→ Your goal:
Could you transcribe the entries below exactly, starting at the line that contains "Reproductor" and stopping at the last line, without any pictures?

(Recorded data begins)

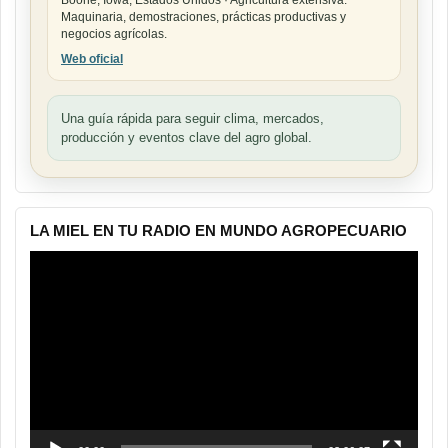
Boone, Iowa, Estados Unidos · Agricultura extensiva.
Maquinaria, demostraciones, prácticas productivas y
negocios agrícolas.
Web oficial
Una guía rápida para seguir clima, mercados,
producción y eventos clave del agro global.
LA MIEL EN TU RADIO EN MUNDO AGROPECUARIO
Reproductor
de
vídeo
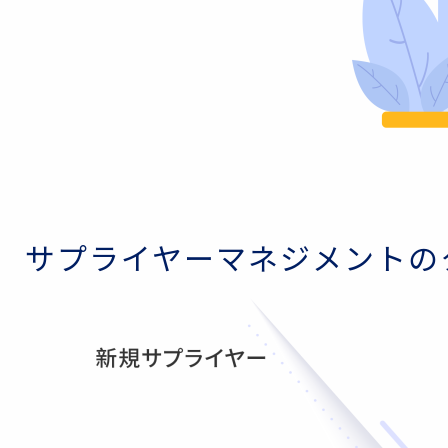
サプライヤーマネジメントの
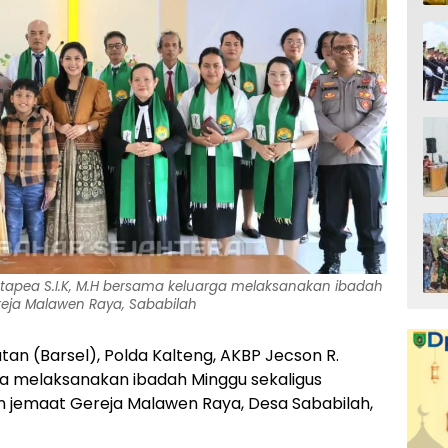
utapea S.I.K, M.H bersama keluarga melaksanakan ibadah
eja Malawen Raya, Sababilah
atan (Barsel), Polda Kalteng, AKBP Jecson R.
rga melaksanakan ibadah Minggu sekaligus
n jemaat Gereja Malawen Raya, Desa Sababilah,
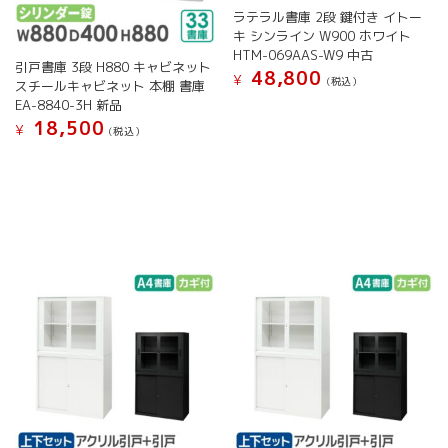
択
で
ョ
ョ
ラテラル書庫 2段 鍵付き イトー
で
き
ン
ン
キ シンライン W900 ホワイト
き
ま
が
が
HTM-069AAS-W9 中古
ま
す
引戸書庫 3段 H880 キャビネット
あ
あ
48,800
¥
す
(税込）
スチールキャビネット 本棚 書庫
り
り
EA-8840-3H 新品
ま
ま
18,500
す。
す。
¥
(税込）
オ
オ
こ
プ
プ
の
シ
シ
商
ョ
ョ
品
ン
ン
に
は
は
は
商
商
複
品
品
数
ペ
ペ
の
ー
ー
バ
ジ
ジ
リ
か
か
エ
ら
ら
ー
選
選
シ
択
択
ョ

(Recorded data ends)

→ Answer to the problem:
Reproductor
de
vídeo
サプライヤーマネジメントの
utapea S.I.K, M.H bersama keluarga melaksanakan ibadah
eja Malawen Raya, Sababilah
atan (Barsel), Polda Kalteng, AKBP Jecson R.
rga melaksanakan ibadah Minggu sekaligus
n jemaat Gereja Malawen Raya, Desa Sababilah,
択
で
ョ
ョ
ラテラル書庫 2段 鍵付き イトー
で
き
ン
ン
キ シンライン W900 ホワイト
き
ま
が
が
HTM-069AAS-W9 中古
ま
す
引戸書庫 3段 H880 キャビネット
あ
あ
48,800
¥
す
(税込）
スチールキャビネット 本棚 書庫
り
り
EA-8840-3H 新品
ま
ま
18,500
す。
す。
¥
(税込）
オ
オ
こ
プ
プ
の
シ
シ
商
ョ
ョ
品
ン
ン
に
は
は
は
商
商
複
品
品
数
ペ
ペ
の
ー
ー
バ
ジ
ジ
リ
か
か
エ
ら
ら
ー
選
選
シ
択
択
ョ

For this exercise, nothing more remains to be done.